- EXERCISE BRIEF
From the first line to the last, retype everything below exactly, minus the pictures.

- EXTRACTED DATA

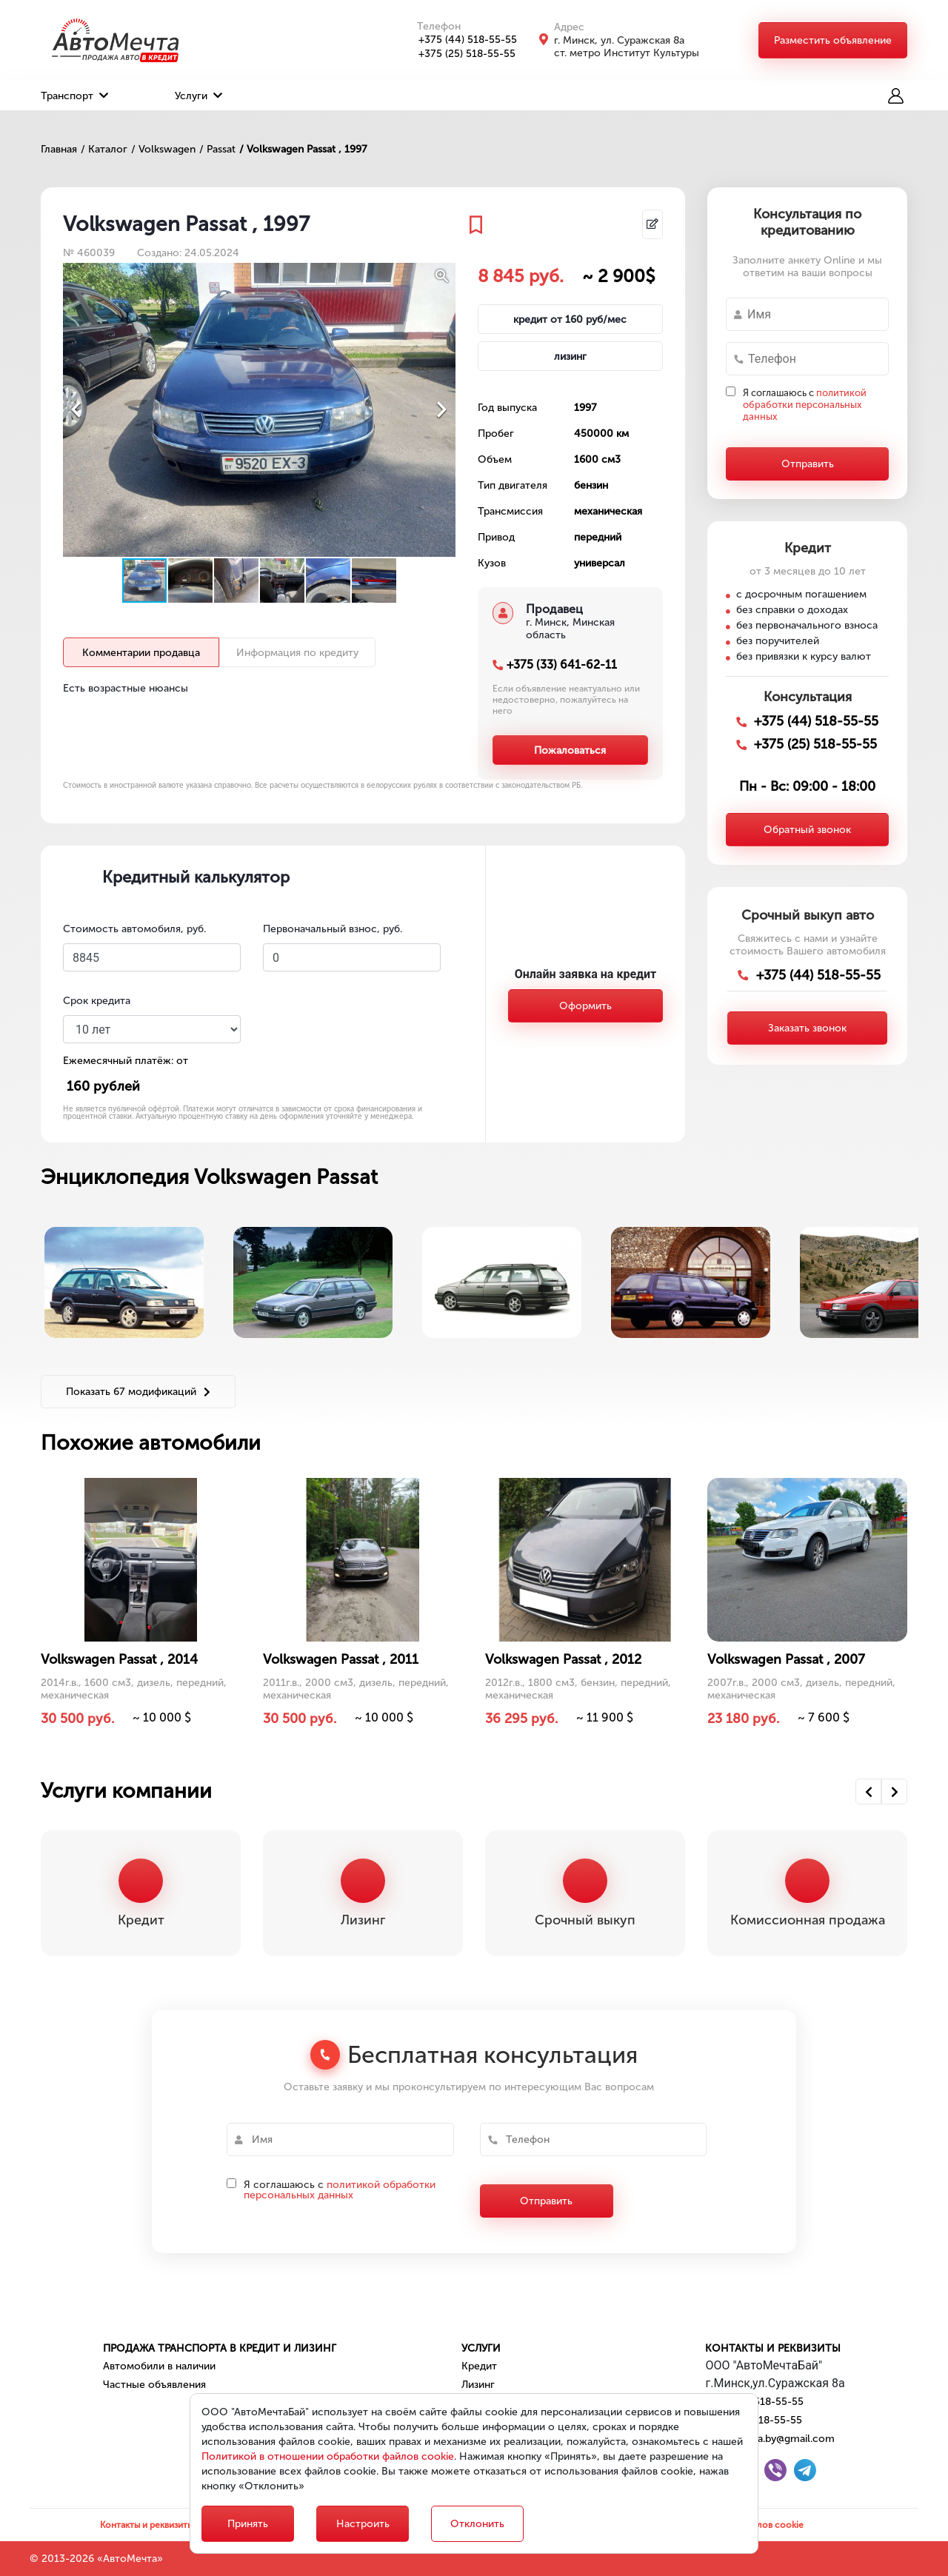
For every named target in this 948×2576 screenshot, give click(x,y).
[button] (442, 276)
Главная (59, 149)
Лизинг (478, 2384)
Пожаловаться (570, 750)
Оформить (585, 1006)
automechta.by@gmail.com (770, 2438)
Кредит (479, 2366)
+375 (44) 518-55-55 (459, 39)
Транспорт (74, 96)
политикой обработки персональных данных (805, 404)
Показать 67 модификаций (138, 1391)
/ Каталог (104, 149)
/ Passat (217, 149)
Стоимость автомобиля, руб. (134, 929)
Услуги (198, 96)
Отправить (807, 464)
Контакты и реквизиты (773, 2348)
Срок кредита (96, 1000)
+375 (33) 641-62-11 (562, 665)
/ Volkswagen (163, 149)
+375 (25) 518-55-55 (458, 53)
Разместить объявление (833, 40)
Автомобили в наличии (159, 2366)
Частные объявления (154, 2384)
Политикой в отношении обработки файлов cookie (327, 2456)
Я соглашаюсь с (805, 404)
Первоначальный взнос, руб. (332, 929)
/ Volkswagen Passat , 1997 (303, 149)
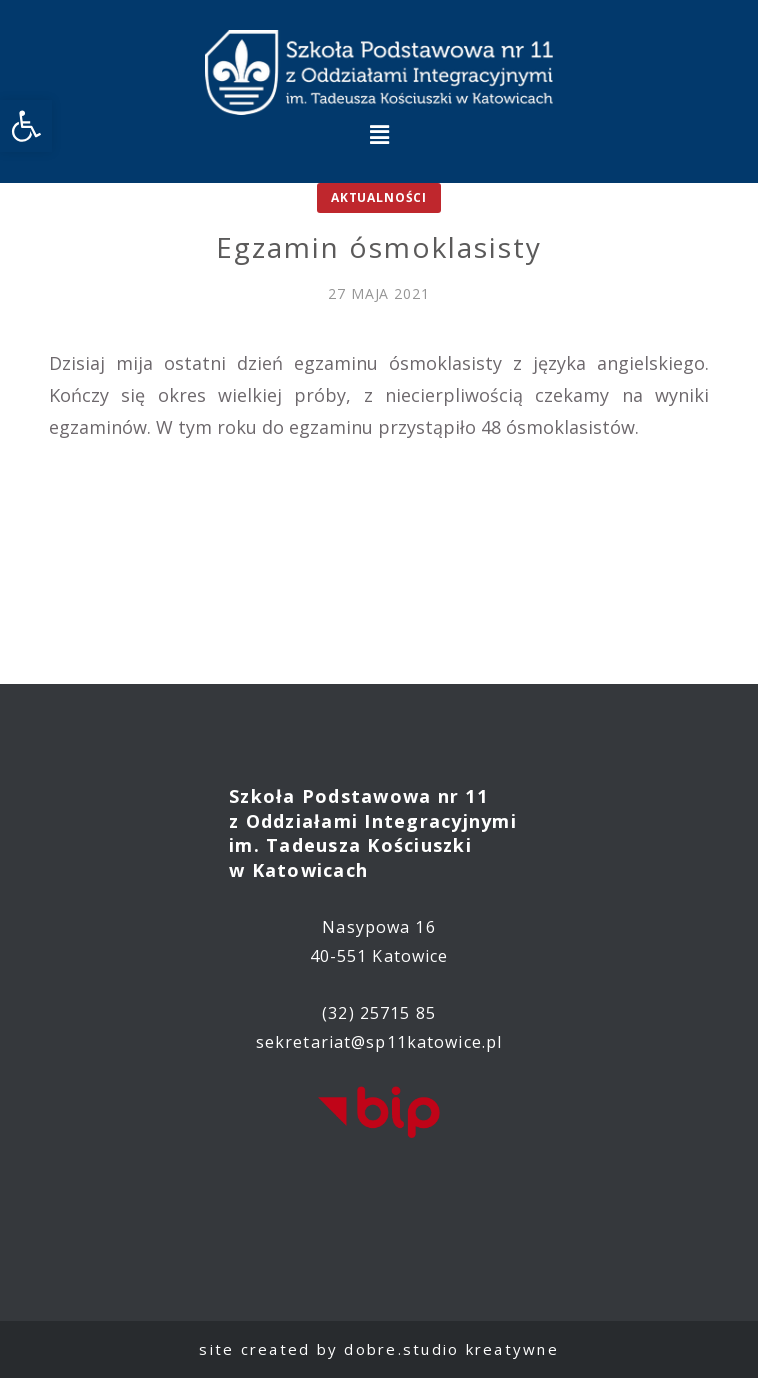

- RESULT
For every named target in this 948×2576 screenshot, give click(x,y).
[button] (442, 276)
Главная (59, 149)
Лизинг (478, 2384)
Пожаловаться (570, 750)
Оформить (585, 1006)
automechta.by@gmail.com (770, 2438)
Кредит (479, 2366)
+375 (44) 518-55-55 (459, 39)
Транспорт (74, 96)
политикой обработки персональных данных (805, 404)
Показать 67 модификаций (138, 1391)
/ Каталог (104, 149)
/ Passat (217, 149)
Стоимость автомобиля, руб. (134, 929)
Услуги (198, 96)
Отправить (807, 464)
Контакты и реквизиты (773, 2348)
Срок кредита (96, 1000)
+375 (33) 641-62-11 (562, 665)
/ Volkswagen (163, 149)
+375 (25) 518-55-55 (458, 53)
Разместить объявление (833, 40)
Автомобили в наличии (159, 2366)
Частные объявления (154, 2384)
Политикой в отношении обработки файлов cookie (327, 2456)
Я соглашаюсь с (805, 404)
Первоначальный взнос, руб. (332, 929)
/ Volkswagen Passat , 1997 (303, 149)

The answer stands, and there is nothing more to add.